Her doctors thought she might someday walk again. It could have been worse, they told him. David flew in to see his mother. Nathan could tell the boy, well, the young man now, had been drinking but since he did not disgrace himself, Nathan didn’t make a big deal out of it.

In fact, later maybe they could go out and toss down a few together.

That never happened.

So, Nathan had doomed all of humanity. In a little over two hundred years, it would all be over. Or it might all be nonsense.

If he believed Darcie, he could still do something about it. In the coming months and years, he could keep after her until she told him how to do the time traveling bit, and he could find someone who was born long before he was born and he could go back in his own time and tell such a person about the Item and the sewer and how they must go back in time and tell someone who was born long before they were born and so on until they came to a time when a busy bridge on the Euphrates linked Seleucia on the hillside and Apamea on the plain in what was the greater Zeugma metro area. Such a person could just go get the Item and move it to higher ground.

If it were all true, and he went back, he would cook his own brain. Maybe he and Darcie could get adjoining beds and they could chuckle at Turkish TV together forever.

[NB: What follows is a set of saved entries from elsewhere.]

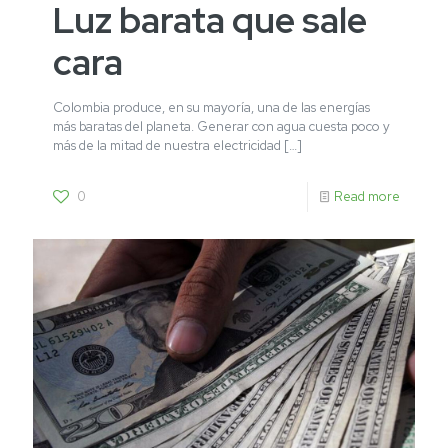
Luz barata que sale
cara
Colombia produce, en su mayoría, una de las energías
más baratas del planeta. Generar con agua cuesta poco y
más de la mitad de nuestra electricidad
[…]
0
Read more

  Why couldn’t there be some action he could take that would change things in such a way that none of this would have happened in the first place? That was the outcome that most appealed to him — a world where Darcie had never burned her brain traveling back in time to give him information that he had not acted upon anyway.

There was no action he could take.

A couple of days before they left Istanbul, David came back to offer his help, and Nathan could see that the young man was totally sober. His hands shook a little, but he looked a lot better. He seemed to simply be more present somehow.

Darcie was sitting in a chair next the bed of her roommate, an elderly woman who was a lot worse off than Darcie. No one knew if the woman could still hear people talking to her. Darcie talked to her a lot. Darcie was talking to her now.

“What is she saying?” David asked.

That was the question that had been nagging at Nathan all along. He had just not been able to put it into words until now. Of course, Zee would have a Plan B.

Nathan took three great steps across the room just in time to hear Darcie whisper something about the Item in the Sewer and how the old woman should pass it on.